Moving forward, Njoo said Canadians will likely see public health officials and vaccine manufacturers working to regularly update boosters to target the strains that are becoming dominant, in a similar way to how flu shots are updated every year to try to target the strains spreading in communities.
“It’s not a perfect analogy, but that’s where we’re starting to go,” he said.
The question now is whether the approval will be enough to slow or stop the expected fall wave.
Public health measures such as masking requirements and the need to isolate after testing positive for COVID-19 have been removed by provincial government like Ontario, and the return to school for children and youth is leading doctors to urge a return to masking in order to reduce infections.

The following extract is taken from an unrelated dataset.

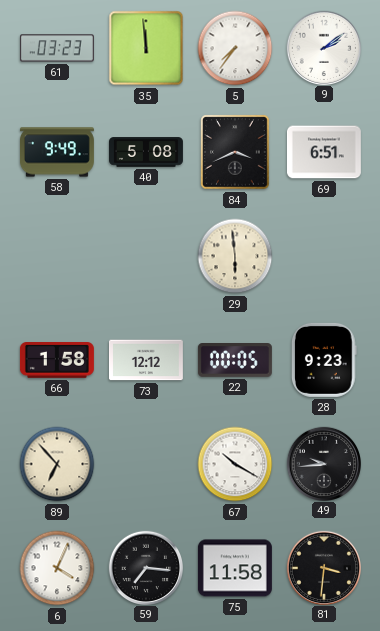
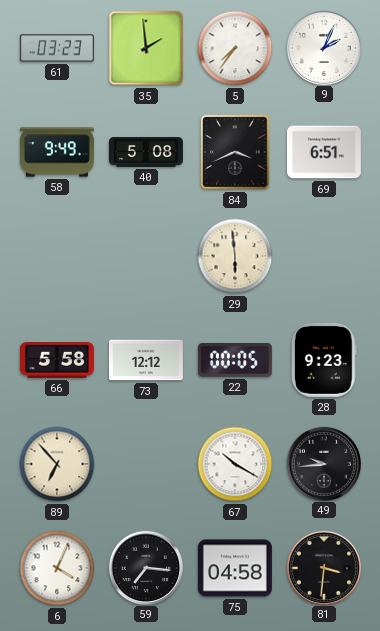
35: 11:59 -> 1:59
9: 2:09 -> 2:04
66: 1:58 -> 5:58
75: 11:58 -> 04:58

While vaccination significantly lowers the risks of severe illness and death, even mild cases of COVID-19 can lead to what’s become known as “long COVID” and are increasingly raising concerns about potential links between infection and medium or longer term illnesses.
University of Ottawa epidemiologist Raywat Deonandan said the challenge of a wave this fall likely won’t be large-scale death, but rather large-scale hospitalizations and infections along with the associated threat to the Canadian healthcare system, which is already fragile.
“We’re not looking at an existential threat in the sense that people aren’t going to die in great amounts anymore because vaccination has taken the teeth out of the disease in that respect,” he said.
“But the hospitalization rate or hospitalization numbers are going to be higher than normal because more people are getting infected. The fact that so many jurisdictions have removed COVID restrictions means that more people are going to become infected, particularly younger people.”
Deonandan said he expects to see pediatric hospitalizations increase, and that while the Omicron boosters will likely “blunt” a fall wave, they won’t stop it.
And if that happens, it would come at a time when healthcare in many parts of the country is already on what he described as the “verge of collapse.”
“That means you may see situations where people call an ambulance and one doesn’t arrive,” he said.
“That’s my biggest concern right now, is the threat to the health care system, not to individuals necessarily.”